> **Prompt**
Return all the records, each one exactly as given.

[Dataset entries]
=== Section Start ===
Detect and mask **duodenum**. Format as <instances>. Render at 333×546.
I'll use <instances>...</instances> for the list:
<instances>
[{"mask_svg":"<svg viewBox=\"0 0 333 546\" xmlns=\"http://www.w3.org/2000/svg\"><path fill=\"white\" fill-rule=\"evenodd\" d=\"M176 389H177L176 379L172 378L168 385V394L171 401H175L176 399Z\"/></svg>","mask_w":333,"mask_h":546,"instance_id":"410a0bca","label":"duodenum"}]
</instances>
=== Section End ===
> **Response**
Detect and mask **duodenum**. Format as <instances>. Render at 333×546.
I'll use <instances>...</instances> for the list:
<instances>
[{"mask_svg":"<svg viewBox=\"0 0 333 546\" xmlns=\"http://www.w3.org/2000/svg\"><path fill=\"white\" fill-rule=\"evenodd\" d=\"M176 389H177L176 379L172 378L168 385V394L171 401H175L176 399Z\"/></svg>","mask_w":333,"mask_h":546,"instance_id":"410a0bca","label":"duodenum"}]
</instances>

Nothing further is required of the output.